Object localization is used to determine the location of a device, an important aspect of applications ranging from autonomous driving to augmented reality. Commonly-used localization techniques include global positioning systems (GPS), simultaneous localization and mapping (SLAM), and positional tracking, but all of these methodologies have drawbacks, especially in high traffic indoor or urban environments. Using recent improvements in the field of machine learning, this project proposes a new method of localization using networks with several wireless transceivers and implemented without heavy computational loads or high costs. This project aims to build a proof-of-concept prototype and demonstrate that the proposed technique is feasible and accurate.

Modern communication networks heavily depend upon an estimate of the communication channel, which represents the distortions that a transmitted signal takes as it moves towards a receiver. A channel can become quite complicated due to signal reflections, delays, and other undesirable effects and, as a result, varies significantly with each different location. This localization system seeks to take advantage of this distinctness by feeding channel information into a machine learning algorithm, which will be trained to associate channels with their respective locations. A device in need of localization would then only need to calculate a channel estimate and pose it to this algorithm to obtain its location.
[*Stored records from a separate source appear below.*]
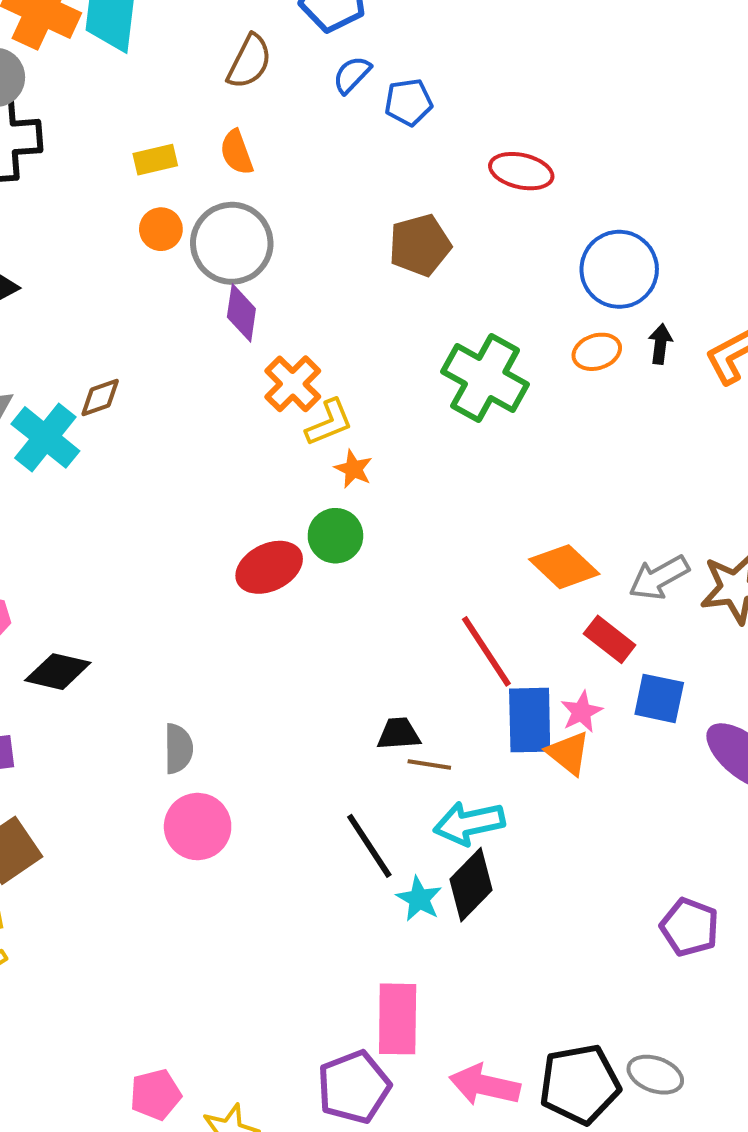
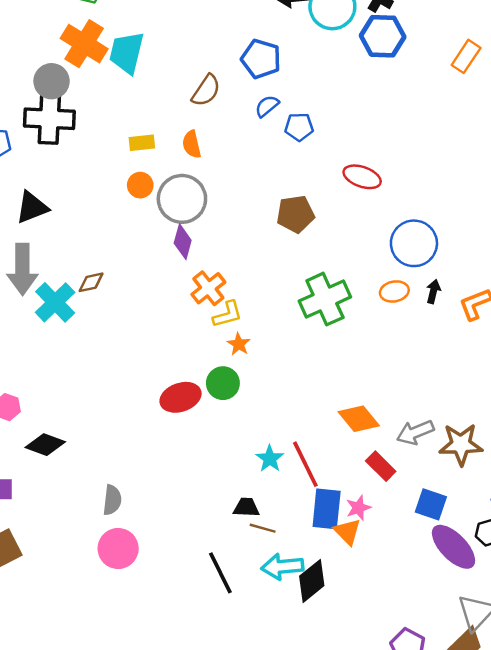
green cross: (485, 378) -> (325, 299), turned 30
blue square: (659, 698) -> (431, 504), moved
black diamond: (471, 885) -> (312, 581), moved
cyan star: (419, 899) -> (270, 459), moved

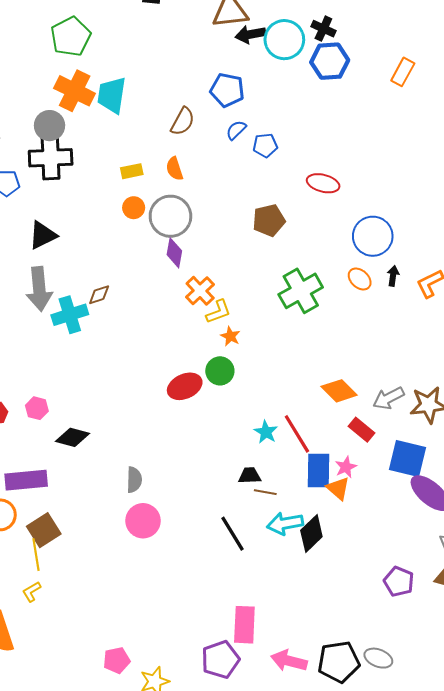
orange ellipse: (394, 291) -> (360, 279), turned 60
cyan cross: (55, 302) -> (70, 315), turned 32
blue square: (431, 504) -> (408, 459), size x1.4

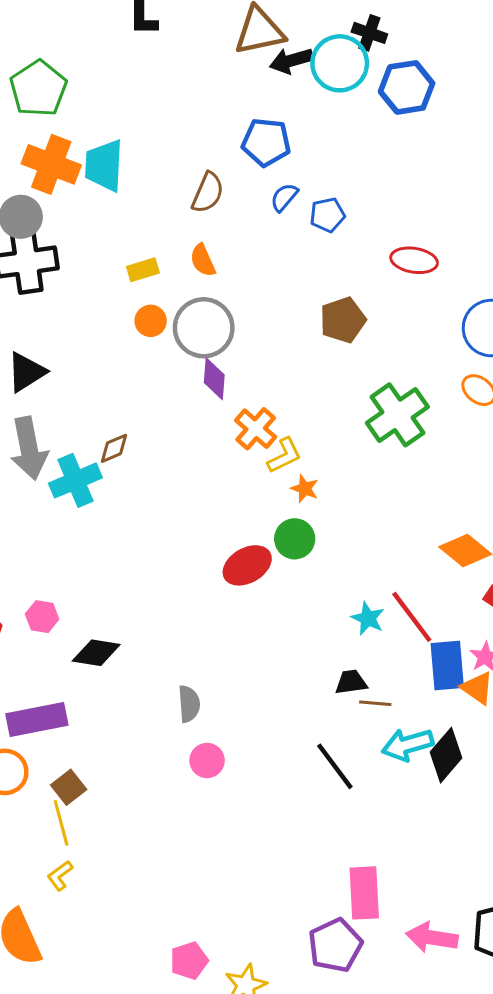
black cross: (323, 29) -> (369, 33), moved
pink circle: (143, 521) -> (207, 760), size x0.7
brown square: (44, 530) -> (69, 787), size x0.7

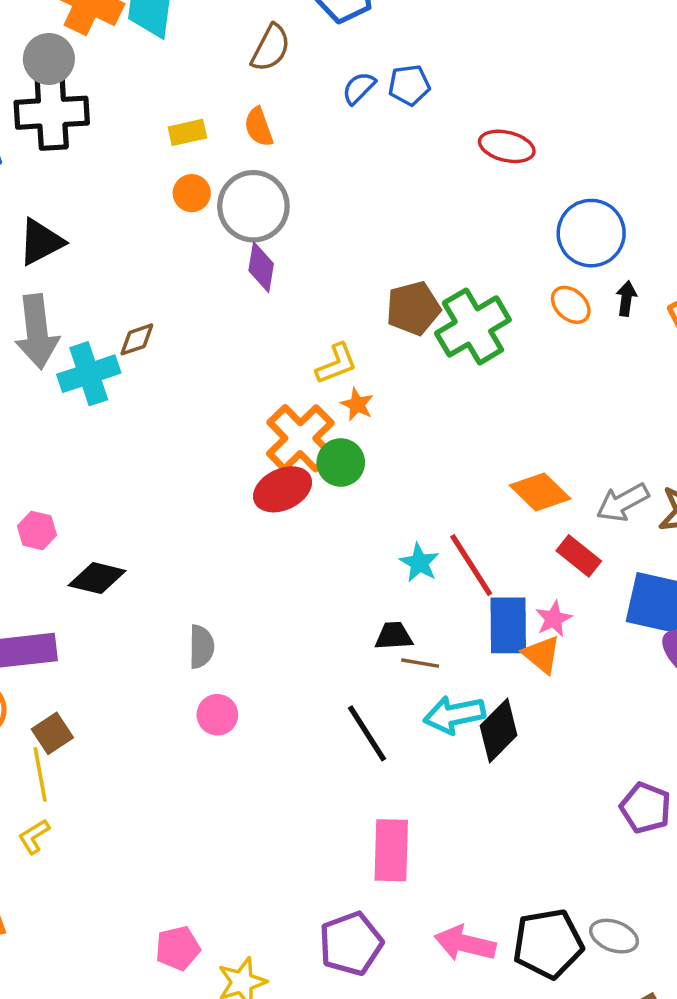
blue semicircle: (284, 197) -> (359, 88), moved
brown pentagon: (343, 320) -> (413, 308), moved
orange cross: (256, 429) -> (300, 438), moved, size x1.4
pink rectangle: (364, 893) -> (391, 850), moved

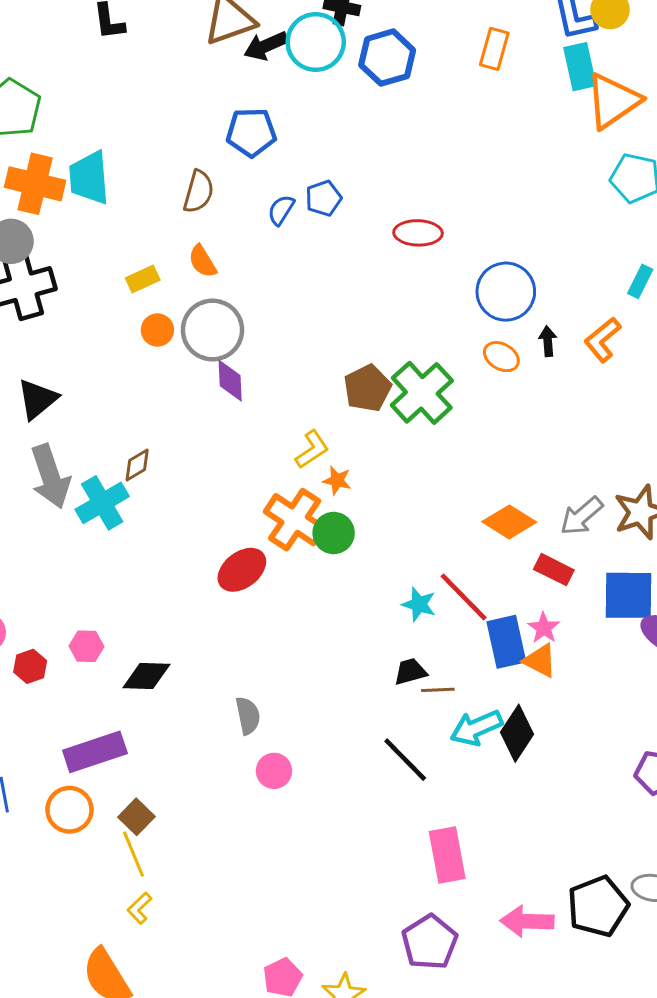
red ellipse: (283, 489) -> (242, 570), moved

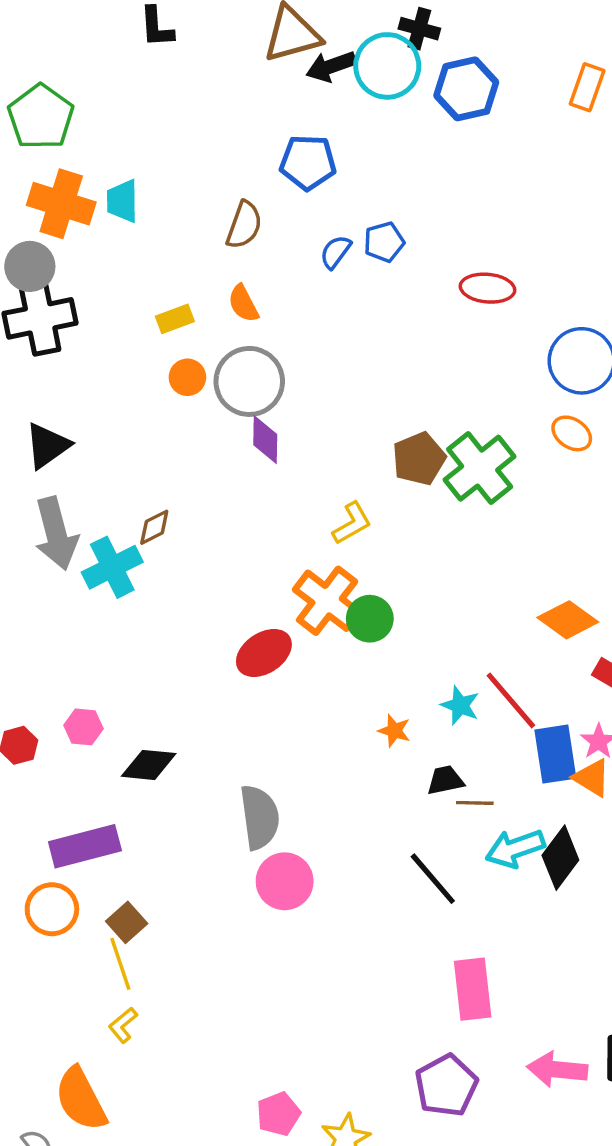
cyan trapezoid: (89, 178) -> (122, 201), size x0.7
orange star: (337, 480) -> (394, 731), moved
gray semicircle: (248, 716) -> (260, 817), size x1.5
pink circle: (274, 771) -> (285, 881), size x1.4

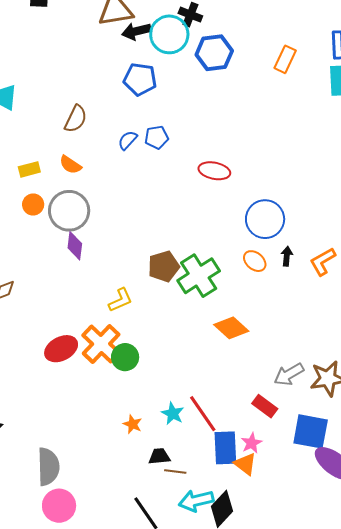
blue pentagon: (308, 162) -> (140, 79), moved
orange semicircle: (243, 304) -> (70, 165), turned -35
orange diamond: (568, 620) -> (231, 328), moved
red ellipse: (264, 653) -> (61, 349), moved

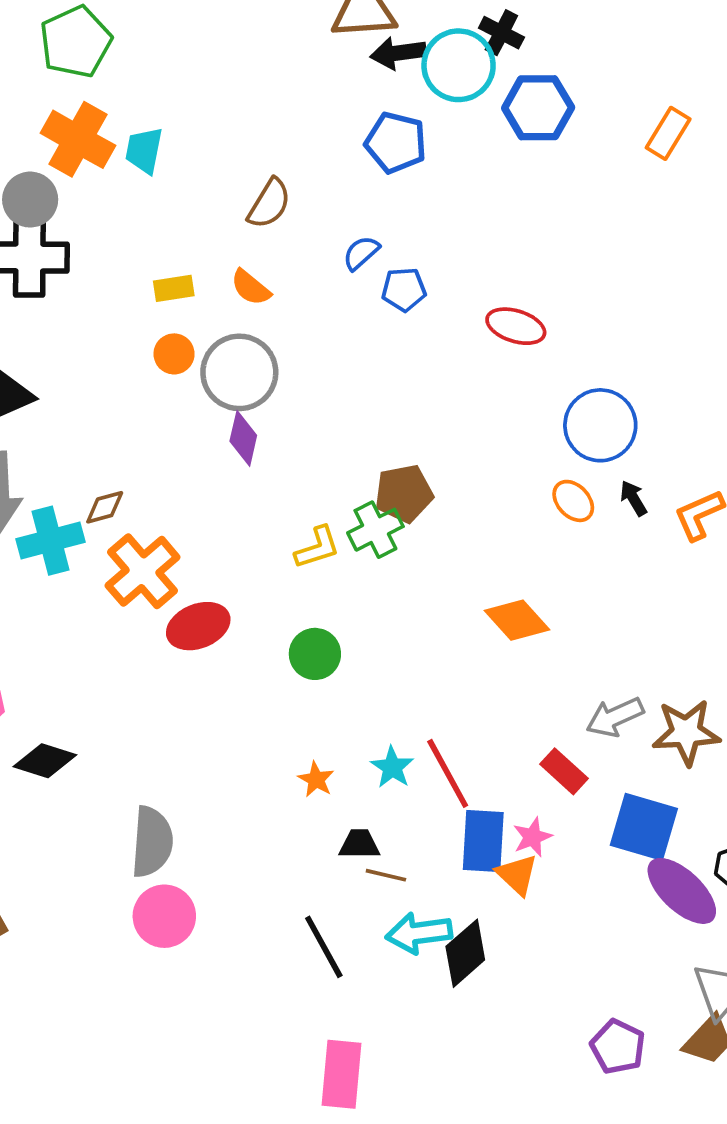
blue pentagon: (157, 137) -> (404, 289), moved
black arrow: (287, 256) -> (633, 498), turned -42
green cross: (199, 276) -> (375, 530), moved, size x0.7
orange cross: (101, 344) -> (143, 571), moved

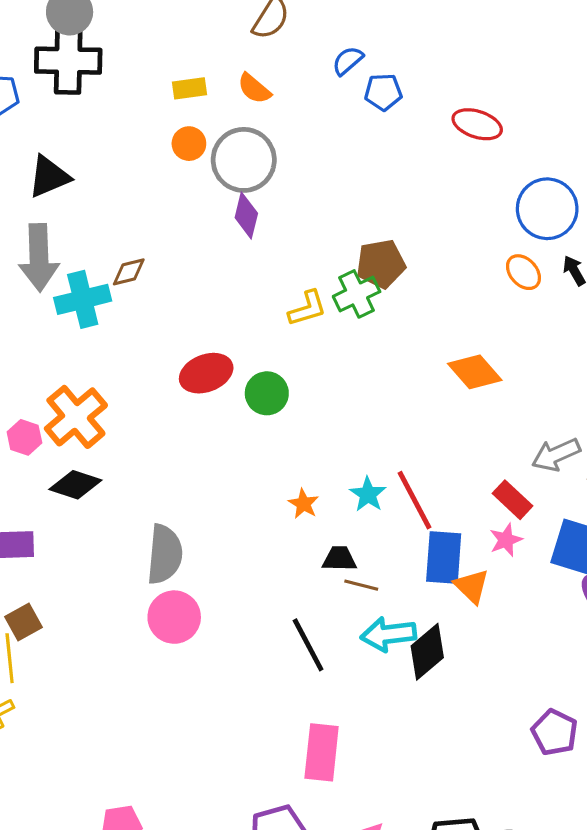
orange cross: (143, 571) -> (76, 417), moved
green circle: (315, 654) -> (267, 393), moved
pink star: (532, 837) -> (506, 540), moved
As an additional step, the effect of location noise is investigated in this report. Once the localization system described above demonstrates promising results, the team demonstrates that the system is robust to noise on its location labels. In doing so, the team demonstrates that this system could be implemented in a continued learning environment, in which some user agents report their estimated (noisy) location over a wireless communication network, such that the model can be implemented in an environment without extensive data collection prior to release.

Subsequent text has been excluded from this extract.